Hall of Famer Franco Harris Dies
PITTSBURGH -- Franco Harris, the Hall of Fame running back whose heads-up thinking authored the "Immaculate Reception," considered the most iconic play in NFL history, has died. He was 72.
Harris' son, Dok, told The Associated Press his father died overnight. No cause of death was given.
His death comes two days before the 50th anniversary of the play that provided the jolt that helped transform the Steelers from also-rans into NFL elite and three days before Pittsburgh is scheduled to retire his No. 32 during a ceremony at halftime of its game against the Las Vegas Raiders.

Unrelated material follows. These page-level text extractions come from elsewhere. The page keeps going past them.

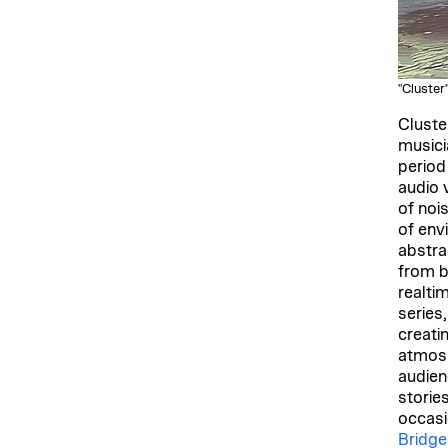
"Cluster
Cluste
musici
period
audio 
of noi
of env
abstra
from b
realti
series
creati
atmosp
audien
storie
occasi
Bridge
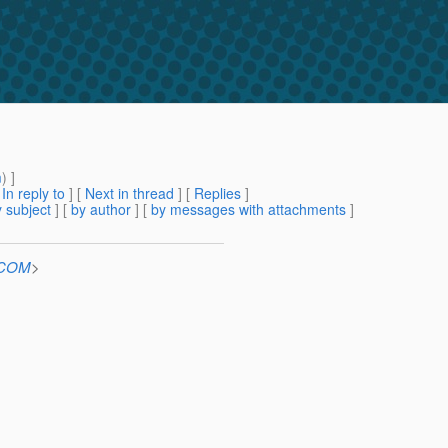
m
) ]
[
In reply to
]
[
Next in thread
] [
Replies
]
 subject
] [
by author
] [
by messages with attachments
]
n.COM
>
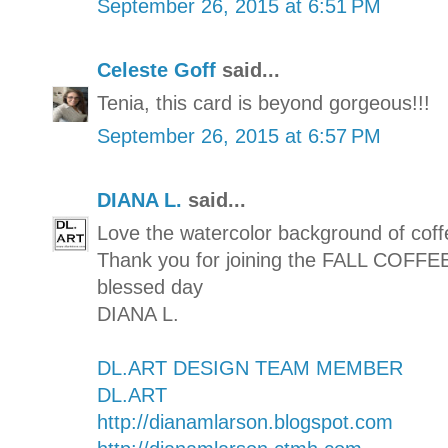
September 26, 2015 at 6:51 PM
Celeste Goff
said...
Tenia, this card is beyond gorgeous!!!
September 26, 2015 at 6:57 PM
DIANA L.
said...
Love the watercolor background of coff
Thank you for joining the FALL CO
blessed day
DIANA L.
DL.ART DESIGN TEAM MEMBER
DL.ART
http://dianamlarson.blogspot.com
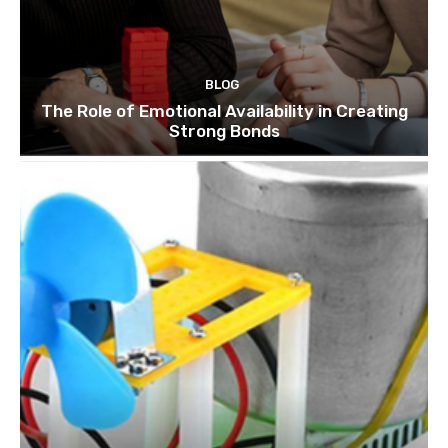
BLOG
The Role of Emotional Availability in Creating
Strong Bonds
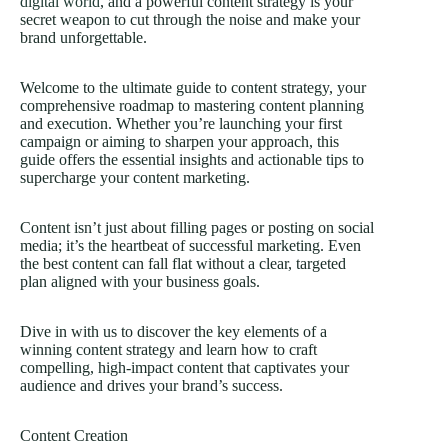
digital world
, and a powerful content strategy is your
secret weapon to cut through the noise and make your
brand unforgettable.
Welcome to the ultimate guide to content strategy, your
comprehensive roadmap to mastering content planning
and execution. Whether you’re launching your first
campaign or aiming to sharpen your approach, this
guide offers the essential insights and actionable tips to
supercharge your content marketing.
Content isn’t just about filling pages or posting on social
media; it’s the heartbeat of successful marketing. Even
the best content can fall flat without a clear, targeted
plan aligned with your business goals.
Dive in with us to discover the key elements of a
winning content strategy and learn how to craft
compelling, high-impact content that captivates your
audience and drives your brand’s success.
Content Creation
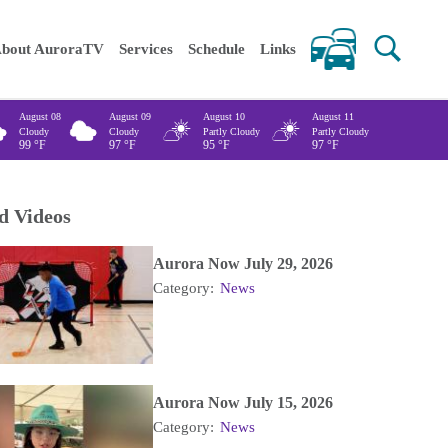
 keywords
bout AuroraTV
Services
Schedule
Links
August 08
August 09
August 10
August 11
Cloudy
Cloudy
Partly Cloudy
Partly Cloudy
99
°F
97
°F
95
°F
97
°F
d Videos
Aurora Now July 29, 2026
Category:
News
Aurora Now July 15, 2026
Category:
News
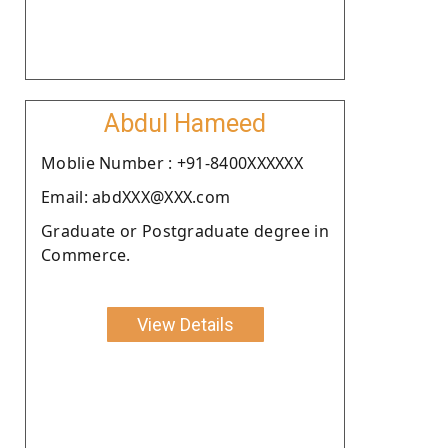
Abdul Hameed
Moblie Number : +91-8400XXXXXX
Email: abdXXX@XXX.com
Graduate or Postgraduate degree in
Commerce.
View Details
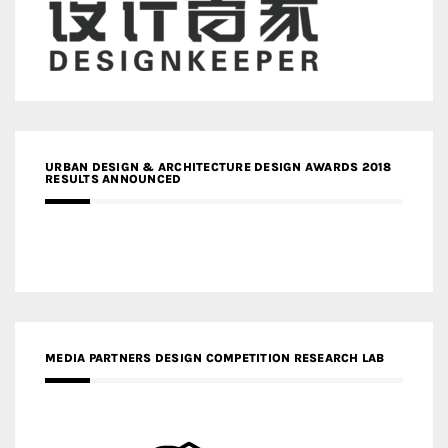
URBAN DESIGN & ARCHITECTURE DESIGN AWARDS 2018
RESULTS ANNOUNCED
MEDIA PARTNERS DESIGN COMPETITION RESEARCH LAB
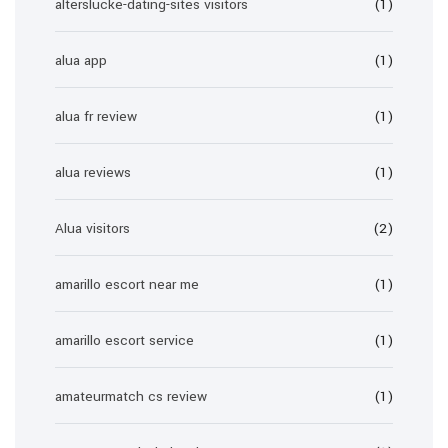
alterslucke-dating-sites visitors
(1)
alua app
(1)
alua fr review
(1)
alua reviews
(1)
Alua visitors
(2)
amarillo escort near me
(1)
amarillo escort service
(1)
amateurmatch cs review
(1)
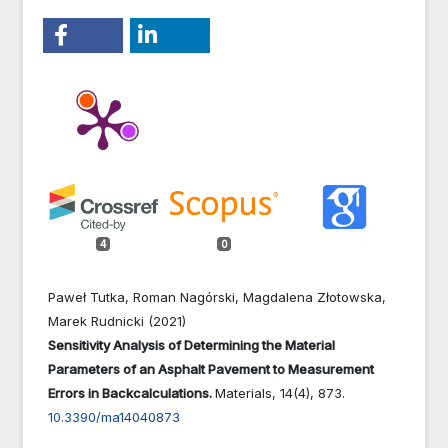
4
0
Paweł Tutka, Roman Nagórski, Magdalena Złotowska,
Marek Rudnicki (2021)
Sensitivity Analysis of Determining the Material
Parameters of an Asphalt Pavement to Measurement
Errors in Backcalculations.
Materials,
14
(4),
873.
10.3390/ma14040873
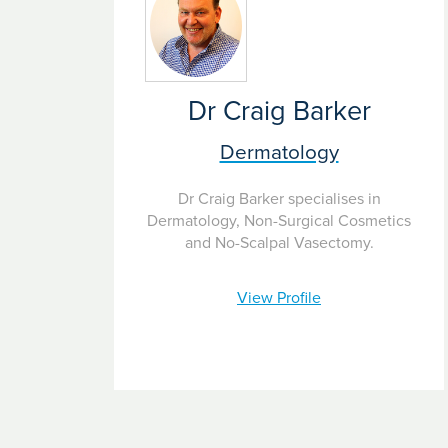
Dr Craig Barker
Dermatology
Dr Craig Barker specialises in
Dermatology, Non-Surgical Cosmetics
and No-Scalpal Vasectomy.
View Profile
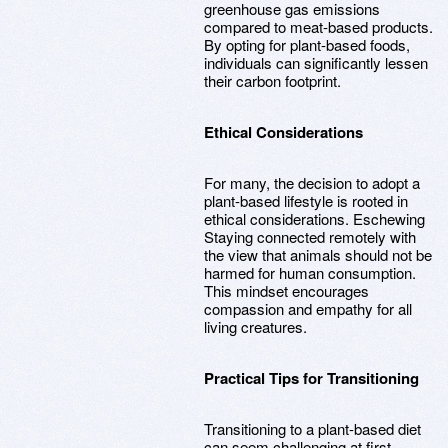
greenhouse gas emissions
compared to meat-based products.
By opting for plant-based foods,
individuals can significantly lessen
their carbon footprint.
Ethical Considerations
For many, the decision to adopt a
plant-based lifestyle is rooted in
ethical considerations. Eschewing
Staying connected remotely with
the view that animals should not be
harmed for human consumption.
This mindset encourages
compassion and empathy for all
living creatures.
Practical Tips for Transitioning
Transitioning to a plant-based diet
can seem challenging at first.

Not only did Franco Harris snag the Immaculate Reception, he also was a part of four Super Bowls and was the Super Bowl IX MVP. He was inducted into the Pro Football Hall of Fame in 1990.
Eight times he topped 1,000 yards rushing in a season, including five times while playing a 14-game schedule. He piled up another 1,556 yards rushing and 16 rushing touchdowns in the playoffs.
Harris ran for 12,120 yards and won four Super Bowl rings with the Pittsburgh Steelers in the 1970s, a dynasty that began in earnest when Harris decided to keep running during a last-second heave by Steelers quarterback Terry Bradshaw in a playoff game against Oakland in 1972.